The federal government has announced a second-stage $66 billion stimulus package designed to help Australia’s economy avoid a Covid-19 related recession, while the nation’s pubs, clubs, casinos, and places of worship are set to shut down as of midday on Monday.
Dubbed the economic “safety-net” package, small and medium-sized businesses could receive tax-free cash payments of up to $100 thousand, along with support for households and assistance for casuals, sole-traders, and retirees.
Prime Minister Scott Morrison says the Commonwealth is also offering to guarantee unsecured loans of up to $250,000 for up to three years, while those in financial stress would be able to tap into their superannuation.
Sunday’s announcement brings the total stimulus package to $189 billion now injected into the economy designed “to keep Australians in work and businesses in business”, Morrison said during Sunday’s announcement.
The $189 billion includes the initial $17.5 billion for government’s economic stimulus package announced on 12 March—only ten days ago—the $90 billion funding facility from the Reserve Bank aimed to encourage lending to small and medium-sized businesses, and the $15 billion amount to deliver easier access to finance for small to medium-sized companies, announced by the treasurer on Thursday.
The total $189 billion figure is the equivalent of 9.7 per cent of GDP.
“There will be more packages, there will be more support,” Morrison said, flagging yet another fiscal injection, as talk on the nation’s economy shifts to talk of recession.
The stimulus package:
Superannuation: Those in financial stress due to the coronavirus could access $20,000 of superannuation over two years.
Government to offer unsecured loans of up to $250,000 for businesses with a turnover of less than $50 million, with no repayments required for the first six months.
Jobseeker allowance is now doubled.
A further $750 payment will be made to those on income support.

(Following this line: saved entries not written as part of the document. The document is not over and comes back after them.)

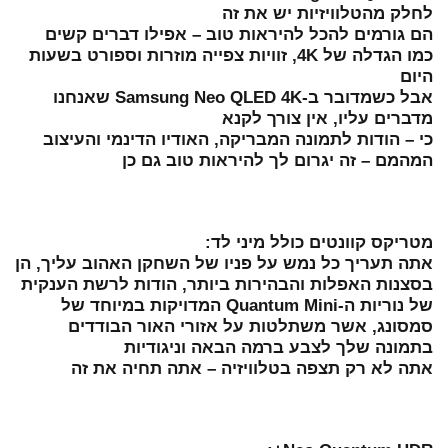
לחלק מהטלוויזיות יש את זה
הם גורמים להכל להיראות טוב – אפילו דברים קשים
כמו הגדלה של 4K, זוויות צפייה מוזרות וספורט בשעות
היום
אבל כשמדובר ב-Samsung Neo QLED 4K שאנחנו
מדברים עליו, אין צורך לקנא
כי – הודות לתמונה המבריקה, האודיו הדינמי והעיצוב
המהמם – זה יגרום לך להיראות טוב גם כן
מטריקס קוונטים כולל מיני לד:
אתה תעריך כל נמש על פניו של השחקן האהוב עליך, הן
בסצנות האפלות והבהירות ביותר, הודות לרשת הענקית
של נוריות ה-Quantum Mini המדויקות במיוחד של
סמסונג, אשר משתלטות על אזורי האור הבודדים
בתמונה שלך לצבע ברמה הבאה וניגודיות
אתה לא רק תצפה בטלוויזיה – אתה תחיה את זה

Businesses and not-for-profits with a turnover of less than $50 million a year could receive tax free, cash payments starting at a minimum of $20 thousand and up to as much as $100 thousand. The Australian Tax Office will deliver the payment as a credit on activity statements from 28 April.
Increased flexibility in insolvency and bankruptcy laws: Government is temporarily increasing the threshold that creditors can issue a statutory demand on a company, and will give up to six months to respond to the statutory demands they receive.
The package also includes temporary relief for directors from any personal liability for trading while insolvent.
This will see the Corporations Act 2001 amended to provide temporary relief for companies to deal with unforeseen events due to COVID-19.
On Friday, the federal budget was postponed until October, with a new restriction of one person per four square metres announced for indoor venues.
The government was due to deliver the budget in May, but this is now pushed back to 6 October due to “great uncertainty that exists”, with all states and territories also agreeing to push back their budgets.
Morrison outlined that the pandemic is likely to remain a problem for at least six months.
On Thursday, Canberra announced an investment of up to $15 billion towards smaller lenders aimed at supporting Australian consumers and small businesses.
Treasurer Josh Frydenberg revealed the $15 billion package following the Reserve Bank of Australia’s emergency cash rate cut to 0.25 per cent.
The $15 billion amount will be allocated to small banks and credit unions in effort to provide cheaper loans to small business and consumers during a “volatile time in global equity debt and credit markets”, with “small lenders providing competition for larger lenders,” Frydenberg said.
Speaking on the government and RBA measures put in place, Capital Economics said on Friday it expects output to decline by 2 per cent this year, and the unemployment rate to rise to 8 per cent.
With small businesses employing around five million Australians, the Australian Banking Association's chief executive Anna Bligh announced on Friday that the big four banks will defer small business loan repayments for six months during the economic fall out from the coronavirus crisis.